- INFORMATION GIVEN:
*-*-*

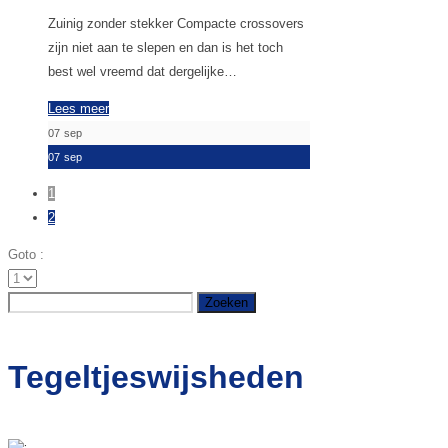
Zuinig zonder stekker Compacte crossovers
zijn niet aan te slepen en dan is het toch
best wel vreemd dat dergelijke…
Lees meer
07
sep
07
sep
1
2
Goto :
Zoeken
naar:
Tegeltjeswijsheden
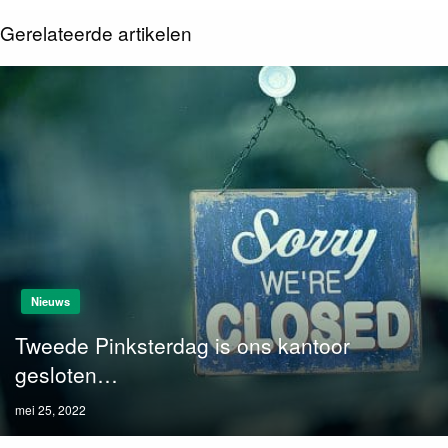
Gerelateerde artikelen
Nieuws
Tweede Pinksterdag is ons kantoor
gesloten…
Posted
mei 25, 2022
on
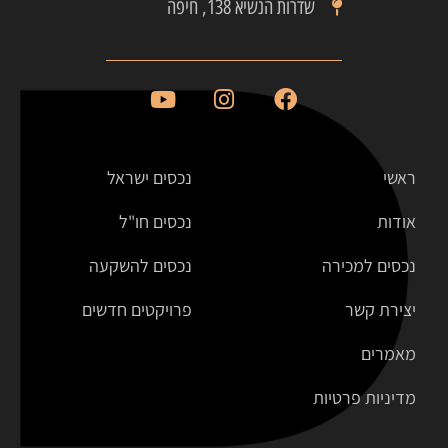
שדרות הנשיא 138, חיפה
ראשי
נכסים ישראל
אודות
נכסים חו"ל
נכסים למכירה
נכסים להשקעה
יצירת קשר
פרויקטים חדשים
מאמרים
מדיניות פרטיות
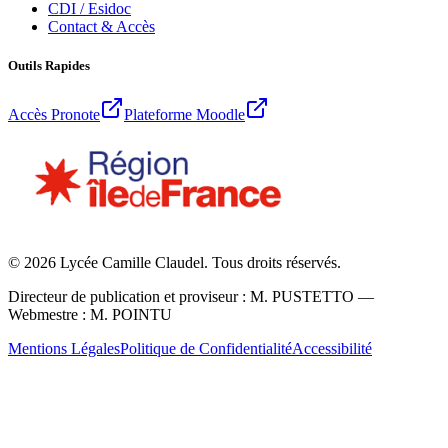
CDI / Esidoc
Contact & Accès
Outils Rapides
Accès Pronote
Plateforme Moodle
©
2026
Lycée Camille Claudel. Tous droits réservés.
Directeur de publication et proviseur : M. PUSTETTO —
Webmestre : M. POINTU
Mentions Légales
Politique de Confidentialité
Accessibilité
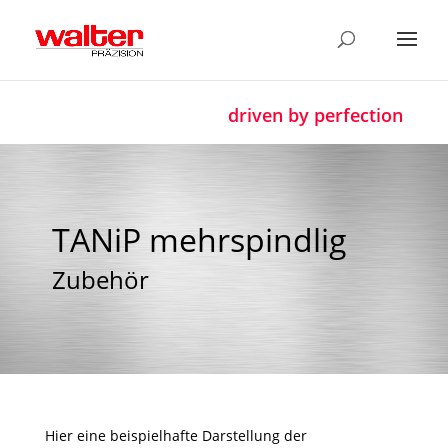
driven by perfection
TANiP mehrspindlig
Zubehör
Hier eine beispielhafte Darstellung der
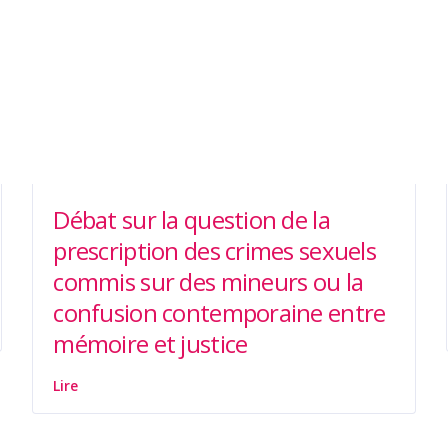
Débat sur la question de la
prescription des crimes sexuels
commis sur des mineurs ou la
confusion contemporaine entre
mémoire et justice
Lire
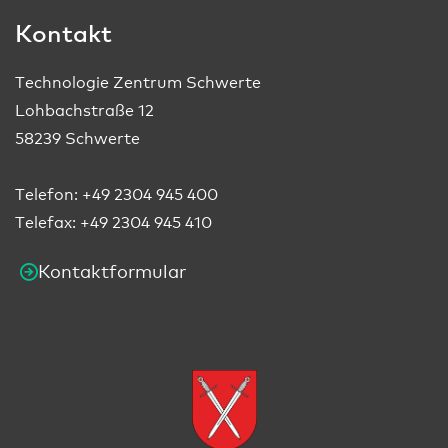
Kontakt
Technologie Zentrum Schwerte
Lohbachstraße 12
58239 Schwerte
Telefon:
+49 2304 945 400
Telefax: +49 2304 945 410
Kontaktformular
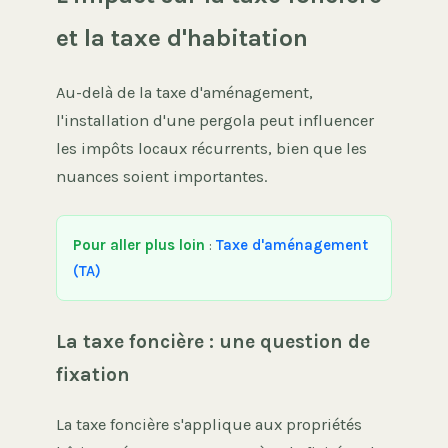
et la taxe d'habitation
Au-delà de la taxe d'aménagement,
l'installation d'une pergola peut influencer
les impôts locaux récurrents, bien que les
nuances soient importantes.
Pour aller plus loin
:
Taxe d'aménagement
(TA)
La taxe foncière : une question de
fixation
La taxe foncière s'applique aux propriétés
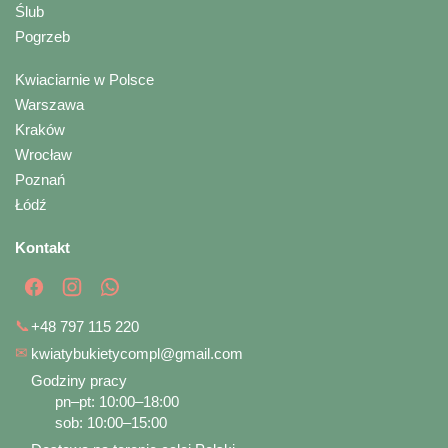
Ślub
Pogrzeb
Kwiaciarnie w Polsce
Warszawa
Kraków
Wrocław
Poznań
Łódź
Kontakt
📞
+48 797 115 220
✉
kwiatybukietycompl@gmail.com
Godziny pracy
pn–pt: 10:00–18:00
sob: 10:00–15:00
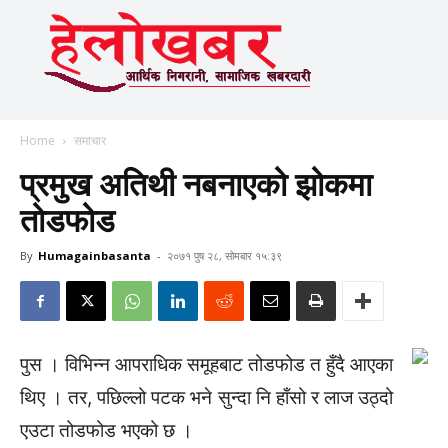
Home
समाचार
प्रमुख अतिथी नबनाएको झोकमा
तोडफोड
By
Humagainbasanta
-
२०७१ पुष २८, सोमबार १५:३९
पुस । विभिन्न आपराधिक समूहबाट तोडफोड त हुँदै आएका
थिए । तर, पछिल्लो पटक भने सुन्दा नि हाँसो र लाज उठ्दो
एउटा तोडफोड भएको छ ।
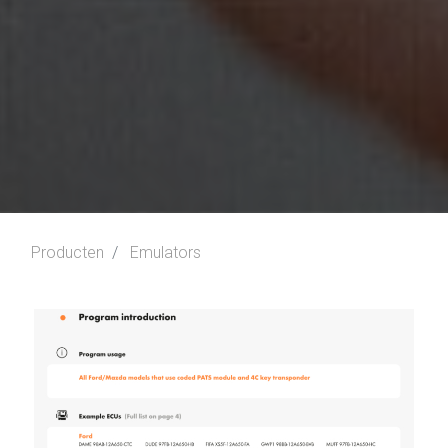
Producten
Emulators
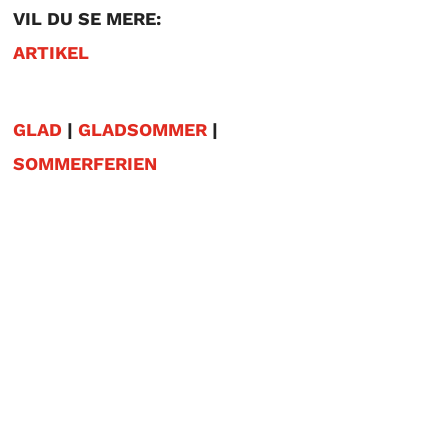
VIL DU SE MERE:
ARTIKEL
GLAD
|
GLADSOMMER
|
SOMMERFERIEN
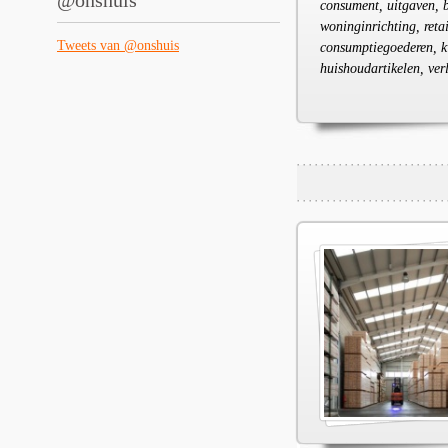
@onshuis
consument, uitgaven, 
woninginrichting, reta
Tweets van @onshuis
consumptiegoederen, k
huishoudartikelen, ver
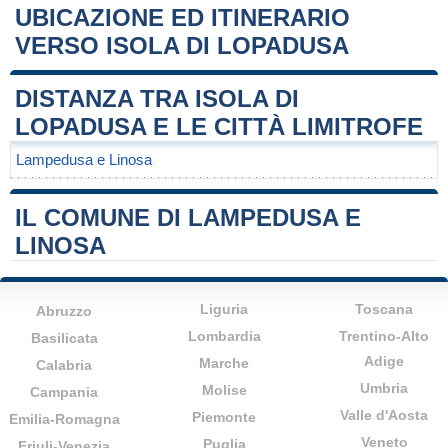
UBICAZIONE ED ITINERARIO
VERSO ISOLA DI LOPADUSA
Leaflet
|
Map data ©
OpenStreetMap
contributors
+
DISTANZA TRA ISOLA DI
−
LOPADUSA E LE CITTÀ LIMITROFE
Lampedusa e Linosa
IL COMUNE DI LAMPEDUSA E
LINOSA
Liguria
Toscana
Abruzzo
Lombardia
Trentino-Alto
Basilicata
Adige
Marche
Calabria
Umbria
Molise
Campania
Valle d'Aosta
Piemonte
Emilia-Romagna
Veneto
Puglia
Friuli-Venezia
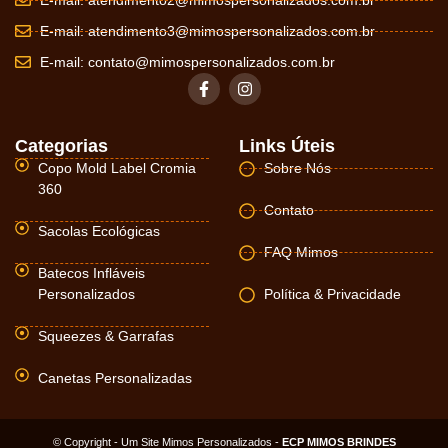
E-mail:
atendimento2@mimospersonalizados.com.br
E-mail:
atendimento3@mimospersonalizados.com.br
E-mail:
contato@mimospersonalizados.com.br
Categorias
Links Úteis
Copo Mold Label Cromia
Sobre Nós
360
Contato
Sacolas Ecológicas
FAQ Mimos
Batecos Infláveis
Personalizados
Política & Privacidade
Squeezes & Garrafas
Canetas Personalizadas
© Copyright - Um Site Mimos Personalizados -
ECP MIMOS BRINDES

*-*-*

- EXERCISE INSTRUCTIONS: Exact copies of the lines from the one with "Sacolas Ecológicas" through the final line of the listing should be returned, and no other lines.

- ANSWER FOR THE TASK:
Sacolas Ecológicas
FAQ Mimos
Batecos Infláveis
Personalizados
Política & Privacidade
Squeezes & Garrafas
Canetas Personalizadas
© Copyright - Um Site Mimos Personalizados -
ECP MIMOS BRINDES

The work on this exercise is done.